A little muddy in places
When I first started hiking 4 years ago, Cape Town was in the grip of a disastrous drought and the streams that release water from our ‘sponge’, the Table Mountain chain, had all but dried up. Waterfalls were drips and after the first rains became trickles. The little dam in the Constantia greenbelt (the first dam ever built in the Cape) was a dusty bowl that slowly became a puddle. Four years on and our familiar trails have become watercourses, deeply eroded and rocky, with bare roots exposed by flash flooding. The use of hiking trails by recreational cyclists has not helped, as once level paths have become rutted with steep sides and hikers now have to waddle from side to side along these canals as they try to keep steady on sometimes older feet.
Parts of the Klaassenbosch trail have become so muddy we had to tread carefully through the undergrowth, squelching in the mud and wishing we had put on our wellingtons rather than the light walking shoes we normally wear for this hike. Another hazard in wet conditions is the presence of ‘landmines’ that blend in beautifully with the forest floor with its covering of dull grey and brown leaves. This is indeed where angels fear to tread!
The upside of the mud is the marvellous tinkling of the now gushing rivers that are wending their way seawards, with fallen logs and boulders making picturesque weirs lit by the sunlight filtering unhindered through the branches of winter’s bare trees. The water music soothes our souls as we forget the mud and the bikes and the landmines and revel in the great outdoors. Jackal buzzards call over head and we watch them soaring effortlessly higher and higher on the thermals against an impossibly blue sky. Bright yellow moraea and electric pink oxalis dot the sidewalks as winter draws to a close and the sword-like leaves of the aristea and watsonias have grown to waist height in readiness for a spectacular spring display.

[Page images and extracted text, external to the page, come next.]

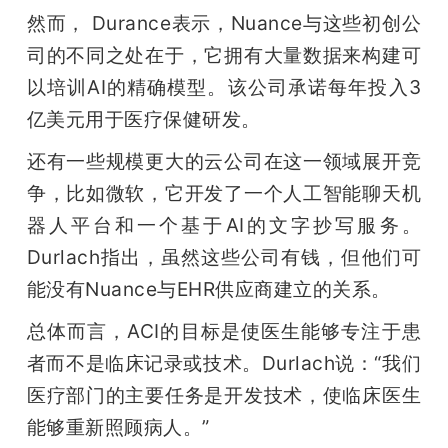
然而， Durance表示，Nuance与这些初创公
司的不同之处在于，它拥有大量数据来构建可
以培训AI的精确模型。该公司承诺每年投入3
亿美元用于医疗保健研发。
还有一些规模更大的云公司在这一领域展开竞
争，比如微软，它开发了一个人工智能聊天机
器人平台和一个基于AI的文字抄写服务。
Durlach指出，虽然这些公司有钱，但他们可
能没有Nuance与EHR供应商建立的关系。
总体而言，ACI的目标是使医生能够专注于患
者而不是临床记录或技术。Durlach说：“我们
医疗部门的主要任务是开发技术，使临床医生
能够重新照顾病人。”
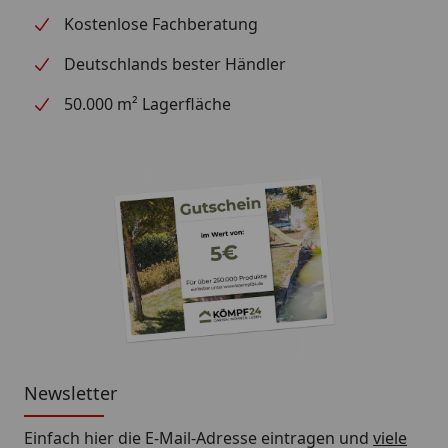
Kostenlose Fachberatung
Deutschlands bester Händler
50.000 m² Lagerfläche
Newsletter
Einfach hier die E-Mail-Adresse eintragen und
viele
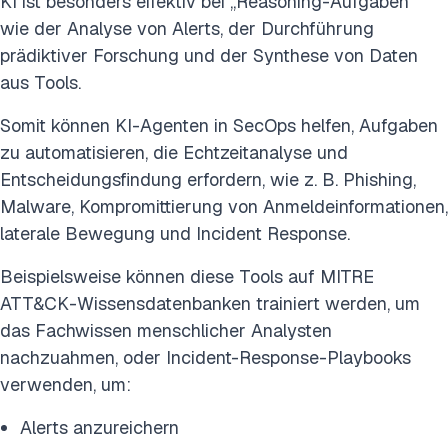
KI ist besonders effektiv bei „Reasoning-Aufgaben“
wie der Analyse von Alerts, der Durchführung
prädiktiver Forschung und der Synthese von Daten
aus Tools.
Somit können KI-Agenten in SecOps helfen, Aufgaben
zu automatisieren, die Echtzeitanalyse und
Entscheidungsfindung erfordern, wie z. B. Phishing,
Malware, Kompromittierung von Anmeldeinformationen,
laterale Bewegung und Incident Response.
Beispielsweise können diese Tools auf MITRE
ATT&CK-Wissensdatenbanken trainiert werden, um
das Fachwissen menschlicher Analysten
nachzuahmen, oder Incident-Response-Playbooks
verwenden, um:
Alerts anzureichern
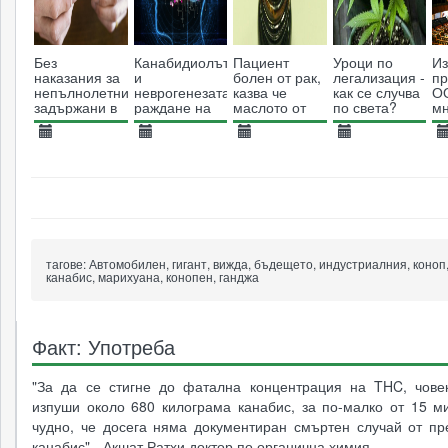
Без
Канабидиолът
Пациент
Уроци по
Из
наказания за
и
болен от рак,
легализация -
пр
непълнолетни,
неврогенезата:
казва че
как се случва
О
задържани в
раждане на
маслото от
по света?
м
притежание
нови неврони
коноп го е
ст
на до 10
в мозъка
излекувало
ис
18.07.2019
09.03.2015
29.08.2013
25.04.2016
1
грама
пр
канабис в
4465
13893
13173
5308
на
Швейцария
тагове:
Автомобилен, гигант, вижда, бъдещето, индустриалния, коноп,
канабис, марихуана, конопен, ганджа
Факт: Употреба
"За да се стигне до фатална концентрация на THC, чове
изпуши около 680 килограма канабис, за по-малко от 15 м
чудно, че досега няма документиран смъртен случай от пр
канабис" - Акшат Ратхи доктор по органична химия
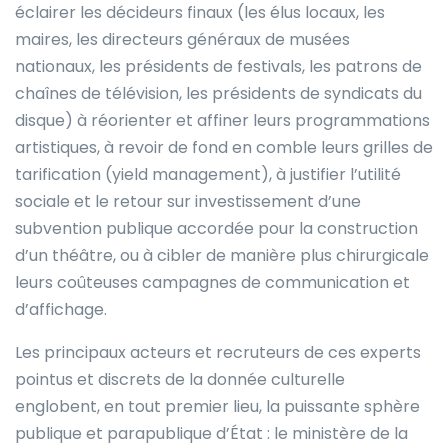
éclairer les décideurs finaux (les élus locaux, les
maires, les directeurs généraux de musées
nationaux, les présidents de festivals, les patrons de
chaînes de télévision, les présidents de syndicats du
disque) à réorienter et affiner leurs programmations
artistiques, à revoir de fond en comble leurs grilles de
tarification (yield management), à justifier l’utilité
sociale et le retour sur investissement d’une
subvention publique accordée pour la construction
d’un théâtre, ou à cibler de manière plus chirurgicale
leurs coûteuses campagnes de communication et
d’affichage.
Les principaux acteurs et recruteurs de ces experts
pointus et discrets de la donnée culturelle
englobent, en tout premier lieu, la puissante sphère
publique et parapublique d’État : le ministère de la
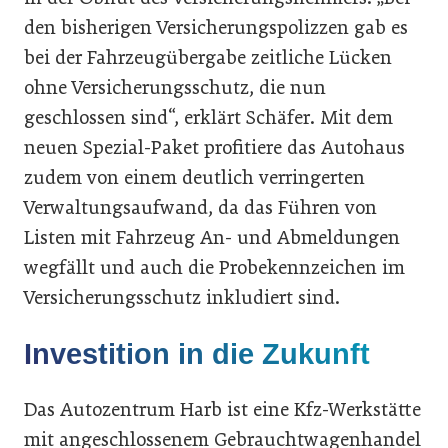
den bisherigen Versicherungspolizzen gab es
bei der Fahrzeugübergabe zeitliche Lücken
ohne Versicherungsschutz, die nun
geschlossen sind“, erklärt Schäfer. Mit dem
neuen Spezial-Paket profitiere das Autohaus
zudem von einem deutlich verringerten
Verwaltungsaufwand, da das Führen von
Listen mit Fahrzeug An- und Abmeldungen
wegfällt und auch die Probekennzeichen im
Versicherungsschutz inkludiert sind.
Investition in die Zukunft
Das Autozentrum Harb ist eine Kfz-Werkstätte
mit angeschlossenem Gebrauchtwagenhandel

We pass a lone baboon running along Rhodes Drive, heading into the lush suburbs where he knows he will find an easy food source. A baboon monitor stands at the roadside, watching. No doubt the rest of the troop awaits the alpha’s call higher up in the forest. The cork oak avenue is an idyllic place, despite the rumble of traffic close by, and dusky flycatchers can be seen watching from the lower boughs. Today an olive woodpecker was searching for grubs in the cork oak bark – definitely a soft option!
A good 6km hike through leafy suburbs and lush forest, on a windless winter’s day – perfection.